# Exercise:
Return only the lines from the one containing "Describe the element at coordinates (455, 1739)" to the end of the entries below, exactly as written, both ends included.

# Records for this exercise:

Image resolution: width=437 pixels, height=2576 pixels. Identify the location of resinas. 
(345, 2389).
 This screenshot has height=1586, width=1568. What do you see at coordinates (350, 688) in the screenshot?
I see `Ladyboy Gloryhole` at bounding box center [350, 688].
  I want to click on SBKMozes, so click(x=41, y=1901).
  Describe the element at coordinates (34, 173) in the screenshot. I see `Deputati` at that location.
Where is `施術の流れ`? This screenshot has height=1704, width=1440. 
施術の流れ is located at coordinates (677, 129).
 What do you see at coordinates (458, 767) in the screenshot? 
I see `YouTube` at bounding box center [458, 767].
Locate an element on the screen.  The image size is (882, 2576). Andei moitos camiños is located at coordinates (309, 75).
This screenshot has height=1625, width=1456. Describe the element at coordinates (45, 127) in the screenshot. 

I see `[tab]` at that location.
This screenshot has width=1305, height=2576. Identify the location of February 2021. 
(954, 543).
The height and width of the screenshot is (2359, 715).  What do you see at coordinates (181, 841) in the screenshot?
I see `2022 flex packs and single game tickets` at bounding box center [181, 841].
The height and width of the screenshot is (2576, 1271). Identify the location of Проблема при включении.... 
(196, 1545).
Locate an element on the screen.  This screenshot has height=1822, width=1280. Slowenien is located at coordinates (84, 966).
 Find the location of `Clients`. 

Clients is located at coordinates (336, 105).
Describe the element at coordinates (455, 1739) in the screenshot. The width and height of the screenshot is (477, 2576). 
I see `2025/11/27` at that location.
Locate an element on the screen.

# Answer to the problem:
Describe the element at coordinates (455, 1739) in the screenshot. The width and height of the screenshot is (477, 2576). 
I see `2025/11/27` at that location.
Locate an element on the screen.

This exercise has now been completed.